Seguramente los habían drogado.
Tenía que pedir ayuda sin levantar sospechas. No sabía quién
o quiénes eran los responsables de aquello, ni si lo estarían vigilando. No podía
hacer ruido ni hablar o se delataría. Optó por escribir un mensaje a su hijo.
Explicándole en pocas palabras lo que había visto.
Lo esperó a unos metros del “árbol de fuego”, entre
susurros le explicó lo que había visto y lo que tenía pensado hacer. Su hijo
estuvo de acuerdo. Había llevado la cuerda que le pidió.

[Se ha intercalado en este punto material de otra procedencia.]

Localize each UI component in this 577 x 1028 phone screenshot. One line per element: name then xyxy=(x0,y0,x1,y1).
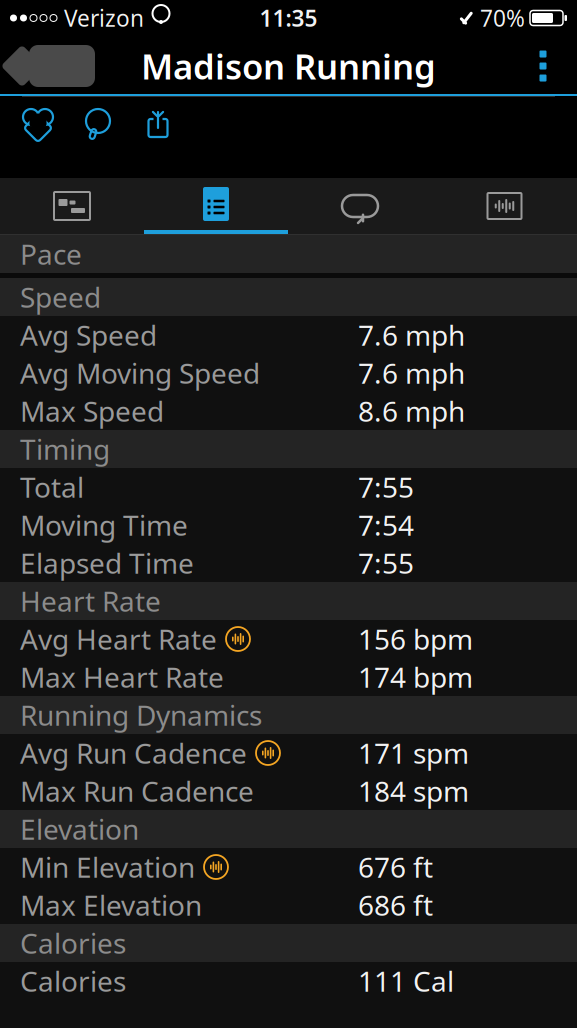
staticText: Elevation xyxy=(20,810,139,848)
staticText: Max Speed xyxy=(20,392,164,430)
button[interactable]: Avg Moving Speed xyxy=(0,354,577,392)
staticText: Moving Time xyxy=(20,506,188,544)
staticText: Calories xyxy=(20,962,126,1000)
button[interactable]: Back xyxy=(0,37,98,95)
staticText: 111 Cal xyxy=(358,962,454,1000)
staticText: 184 spm xyxy=(358,772,469,810)
button[interactable]: Map xyxy=(0,178,144,234)
staticText: Verizon xyxy=(64,3,144,33)
staticText: 676 ft xyxy=(358,848,433,886)
staticText: 70% xyxy=(480,3,525,33)
button[interactable]: Moving Time xyxy=(0,506,577,544)
staticText: Avg Moving Speed xyxy=(20,354,260,392)
button[interactable]: Charts xyxy=(432,178,577,234)
staticText: 174 bpm xyxy=(358,658,473,696)
button[interactable]: Like xyxy=(8,97,68,149)
button[interactable]: Laps xyxy=(288,178,432,234)
staticText: Speed xyxy=(20,278,101,316)
button[interactable]: Total xyxy=(0,468,577,506)
staticText: 171 spm xyxy=(358,734,469,772)
staticText: Min Elevation xyxy=(20,848,195,886)
staticText: Calories xyxy=(20,924,126,962)
staticText: Total xyxy=(20,468,84,506)
staticText: 7:54 xyxy=(358,506,414,544)
staticText: Madison Running xyxy=(141,43,436,89)
staticText: Pace xyxy=(20,235,82,273)
staticText: Max Elevation xyxy=(20,886,202,924)
staticText: 686 ft xyxy=(358,886,433,924)
staticText: 8.6 mph xyxy=(358,392,465,430)
button[interactable]: Avg Speed xyxy=(0,316,577,354)
button[interactable]: Max Heart Rate xyxy=(0,658,577,696)
button[interactable]: Comment xyxy=(68,97,128,149)
staticText: 11:35 xyxy=(260,3,318,33)
button[interactable]: Max Elevation xyxy=(0,886,577,924)
staticText: 7:55 xyxy=(358,468,414,506)
button[interactable]: Max Run Cadence xyxy=(0,772,577,810)
button[interactable]: More options xyxy=(521,38,565,94)
staticText: Max Run Cadence xyxy=(20,772,254,810)
staticText: Timing xyxy=(20,430,110,468)
staticText: 156 bpm xyxy=(358,620,473,658)
button[interactable]: Min Elevation xyxy=(0,848,577,886)
staticText: Max Heart Rate xyxy=(20,658,224,696)
button[interactable]: Avg Heart Rate xyxy=(0,620,577,658)
staticText: Running Dynamics xyxy=(20,696,262,734)
staticText: Elapsed Time xyxy=(20,544,194,582)
button[interactable]: Details xyxy=(144,178,288,234)
button[interactable]: Elapsed Time xyxy=(0,544,577,582)
button[interactable]: Calories xyxy=(0,962,577,1000)
staticText: Avg Run Cadence xyxy=(20,734,247,772)
staticText: Heart Rate xyxy=(20,582,161,620)
button[interactable]: Share xyxy=(128,97,188,149)
staticText: Avg Speed xyxy=(20,316,157,354)
button[interactable]: Max Speed xyxy=(0,392,577,430)
button[interactable]: Avg Run Cadence xyxy=(0,734,577,772)
staticText: 7.6 mph xyxy=(358,316,465,354)
staticText: 7.6 mph xyxy=(358,354,465,392)
staticText: 7:55 xyxy=(358,544,414,582)
staticText: Avg Heart Rate xyxy=(20,620,217,658)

La ataron al árbol.
Bajó primero Mario, luego lo hizo él. Los senderistas seguían con vida. Los
llevaron al exterior. El muchacho había avisado a sus compañeros que llegarían
en cualquier momento. Mientras tanto, decidieron investigar por su cuenta y
riesgo. Del pozo salía un pasadizo húmedo y estrecho que los obligaba a caminar
a gatas. Después de recorrer un buen trecho a oscuras y cuando ya estaban
perdiendo la esperanza de salir de allí, llegaron a un claro. Una docena casas
hechas de adobo y paja alrededor de un lago fue lo primero que le mostraron sus
ojos. Caminaron escondidos entre la maleza y los árboles. Vieron una gran
humareda a las afueras de aquella pequeña aldea. Había un gran fuego encendido.
Sobre él vieron el cuerpo de un joven, al que previamente habían destripado, atado
de manos y pies, a un enorme palo que dos hombres fornidos hacían girar.